But in the time of Joao III, evangelisation was taken up as a main object of policy. A Bishopric at Goa was created in 1538 and Frei Joao d’Albuquerque, a cousin of the great Governor, was sent out as Bishop. Cochin was soon raised to a Bishopric, and the Malabar coast was placed under it. The King was particularly anxious about the spread of Christianity and wrote to the Viceroy Joao de Castro demanding that all the power of the Portuguese should be directed to this purpose. “The great concernment which lies upon Christian princes to look to matters of faith and to employ their forces for its preservation makes me advise you how sensible I am that not only in many parts of India under our subjection but in our city of Goa, idols are worshipped, places in which our Faith may be more reasonably expected to flourish ; and being well informed with how much liberty they celebrated heathenish festivals. We command you to discover by diligent officers all the idols and to demolish and break them up in pieces where they are found, proclaiming severe punishments against any one who shall dare to work, cast, make in sculpture, engrave, paint or bring to light any figure of an idol in metal, brass, wood, plaster or any other matter, or bring them from other places; and against who publicly or privately celebrate any of their sports, keep by them any heathenish frankincense or assist and hide the Brahmins, the sworn enemies of the Christian profession ... It is our pleasure that you punish them with that severity of the law without admitting any appeal or dispensation in the least.”
The Christians of the Syrian Church had been treated generously by Hindu Rulers who had allowed them to live without molestation or interference. Even Gouvea, the biographer of de Meneses, states, “that their privileges were most religiously guarded by native Rajahs.” They lived in religious matters under their own Metrans. And yet, though the Hindu Rulers had treated them like this, at the very first opportunity, they hastened to disclaim their allegiance and to accept the sovereignty of the King of Portugal. Little did they imagine that by this change they were inviting on themselves a reign of religious terror and oppression which was to culminate in the Synod of Diamper. The centuries of schism and split, which have weakened the ancient and prosperous Church of Malabar may be traced to the foolish and short-sighted action by which its representatives accepted the authority of Portugal. “Kerala Pazhama” gives detailed information about their visit to Gama, which account is also corroborated by Faria. They surrendered their privileges and authority to Portugal and undertook to conduct their affairs only in the name of the Portuguese King. The ancient records and insignia which their Chief possessed were also handed over to Gama. More than even this, they suggested to him that with their help he should conquer the Hindu Kingdoms and invited him to build a fortress for this purpose in Cranganore. This was the recompense which the Hindu Rajahs received for treating with liberality and kindness the Christians in their midst.
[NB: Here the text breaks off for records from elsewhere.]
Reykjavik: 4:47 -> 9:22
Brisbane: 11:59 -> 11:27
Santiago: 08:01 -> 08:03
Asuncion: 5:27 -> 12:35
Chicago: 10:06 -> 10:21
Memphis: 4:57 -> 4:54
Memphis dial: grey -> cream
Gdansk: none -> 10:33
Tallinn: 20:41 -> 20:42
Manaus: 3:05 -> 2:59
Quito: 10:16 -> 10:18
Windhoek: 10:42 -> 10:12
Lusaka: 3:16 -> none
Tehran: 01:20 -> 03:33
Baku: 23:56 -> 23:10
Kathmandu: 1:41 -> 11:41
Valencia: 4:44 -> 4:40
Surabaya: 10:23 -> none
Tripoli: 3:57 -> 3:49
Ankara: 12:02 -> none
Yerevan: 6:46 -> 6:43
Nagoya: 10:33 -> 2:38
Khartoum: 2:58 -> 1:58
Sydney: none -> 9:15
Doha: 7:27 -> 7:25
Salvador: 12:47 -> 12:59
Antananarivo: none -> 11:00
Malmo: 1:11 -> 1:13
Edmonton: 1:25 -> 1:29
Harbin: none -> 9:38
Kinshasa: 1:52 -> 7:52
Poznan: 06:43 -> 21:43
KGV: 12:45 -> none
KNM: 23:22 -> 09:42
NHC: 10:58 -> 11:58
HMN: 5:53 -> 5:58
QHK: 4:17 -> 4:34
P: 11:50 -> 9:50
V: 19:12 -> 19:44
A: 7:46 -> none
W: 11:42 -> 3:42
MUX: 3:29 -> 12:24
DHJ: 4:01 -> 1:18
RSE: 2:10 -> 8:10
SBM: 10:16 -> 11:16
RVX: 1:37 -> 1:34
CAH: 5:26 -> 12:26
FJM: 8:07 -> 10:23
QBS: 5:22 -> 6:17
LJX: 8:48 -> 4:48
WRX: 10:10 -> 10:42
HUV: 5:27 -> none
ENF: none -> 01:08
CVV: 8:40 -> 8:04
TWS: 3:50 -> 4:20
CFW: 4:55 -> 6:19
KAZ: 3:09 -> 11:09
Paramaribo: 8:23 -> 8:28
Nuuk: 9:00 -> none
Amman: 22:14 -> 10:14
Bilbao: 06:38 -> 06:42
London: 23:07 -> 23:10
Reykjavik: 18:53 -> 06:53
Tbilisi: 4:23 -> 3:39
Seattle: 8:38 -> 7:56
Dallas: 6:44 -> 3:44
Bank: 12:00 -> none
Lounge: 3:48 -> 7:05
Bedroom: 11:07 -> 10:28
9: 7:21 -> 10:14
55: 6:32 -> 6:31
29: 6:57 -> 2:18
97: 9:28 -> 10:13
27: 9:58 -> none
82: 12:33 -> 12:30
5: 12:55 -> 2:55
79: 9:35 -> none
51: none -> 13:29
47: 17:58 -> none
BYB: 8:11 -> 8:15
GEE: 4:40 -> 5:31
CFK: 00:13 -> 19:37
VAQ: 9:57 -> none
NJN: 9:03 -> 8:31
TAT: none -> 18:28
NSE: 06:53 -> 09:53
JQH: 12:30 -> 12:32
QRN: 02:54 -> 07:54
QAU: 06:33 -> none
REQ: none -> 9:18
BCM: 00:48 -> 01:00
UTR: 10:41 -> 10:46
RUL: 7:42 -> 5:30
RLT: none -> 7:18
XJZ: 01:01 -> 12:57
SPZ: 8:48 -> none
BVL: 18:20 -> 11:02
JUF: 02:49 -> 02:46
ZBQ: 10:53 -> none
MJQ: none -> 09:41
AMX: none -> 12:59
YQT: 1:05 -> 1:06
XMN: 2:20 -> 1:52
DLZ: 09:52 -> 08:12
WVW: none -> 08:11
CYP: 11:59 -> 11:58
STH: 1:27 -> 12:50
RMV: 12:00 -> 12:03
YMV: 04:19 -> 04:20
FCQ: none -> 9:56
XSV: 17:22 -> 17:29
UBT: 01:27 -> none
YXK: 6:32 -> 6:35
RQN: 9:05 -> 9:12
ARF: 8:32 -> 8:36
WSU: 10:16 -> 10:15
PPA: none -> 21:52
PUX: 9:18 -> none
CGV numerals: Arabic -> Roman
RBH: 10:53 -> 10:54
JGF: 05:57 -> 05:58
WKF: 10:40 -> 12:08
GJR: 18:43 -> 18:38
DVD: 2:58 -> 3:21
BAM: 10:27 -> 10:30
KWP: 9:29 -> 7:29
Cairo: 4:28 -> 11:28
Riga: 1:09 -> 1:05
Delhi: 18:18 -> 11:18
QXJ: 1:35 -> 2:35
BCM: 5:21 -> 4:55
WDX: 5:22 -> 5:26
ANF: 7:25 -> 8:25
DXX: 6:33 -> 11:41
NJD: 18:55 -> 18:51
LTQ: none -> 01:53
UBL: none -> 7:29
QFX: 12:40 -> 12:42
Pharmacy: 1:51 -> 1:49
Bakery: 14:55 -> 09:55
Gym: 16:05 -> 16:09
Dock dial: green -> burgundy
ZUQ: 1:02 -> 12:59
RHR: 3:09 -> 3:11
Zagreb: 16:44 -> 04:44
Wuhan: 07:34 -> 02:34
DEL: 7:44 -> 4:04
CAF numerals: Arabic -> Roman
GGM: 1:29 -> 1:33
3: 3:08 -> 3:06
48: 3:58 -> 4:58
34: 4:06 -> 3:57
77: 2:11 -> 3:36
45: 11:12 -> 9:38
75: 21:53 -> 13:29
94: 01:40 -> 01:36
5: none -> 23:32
The Portuguese, we are told, came to India with a Cross in the one hand and a sword in the other. Their own pretensions in the East were based first on the Pull of Nicholas V, dated January 8th 1454, by which Affonso V was given, by virtue of the pontifical and apostolic authority of the Pope, exclusive right to all the countries that might be discovered by the Portuguese in Africa and India. The conversion of the inhabitants of the lands so discovered was to be one of the objects of Portuguese policy. In fact Dom Joao II, who was the real originator of the expedition, had much of this evangelistic spirit in him. To the pious Kings of mediaeval Europe conversion of the heathens seemed to be an imperative duty.
In their mediaevalism there was little to choose between the higher Portuguese officials and their Indian contemporaries. The insincerity, dishonesty, selfishness, chicanery and cruelty were about on a par, though perhaps, the cruelty of the Portuguese was the greater, and indeed commercial and political intercourse must have been difficult when no man’s word was to be trusted on either side.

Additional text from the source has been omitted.